Your instructions: Restate the full listing word for word and leave the pictures out.

── Record set ──

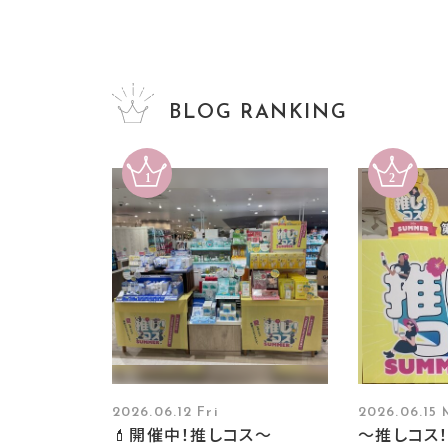
BLOG RANKING
2026.06.12 Fri
2026.06.15
💄開催中！推しコス〜
～推しコス！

───

Your solution:
BLOG RANKING
2026.06.12 Fri
2026.06.15
💄開催中！推しコス〜
～推しコス！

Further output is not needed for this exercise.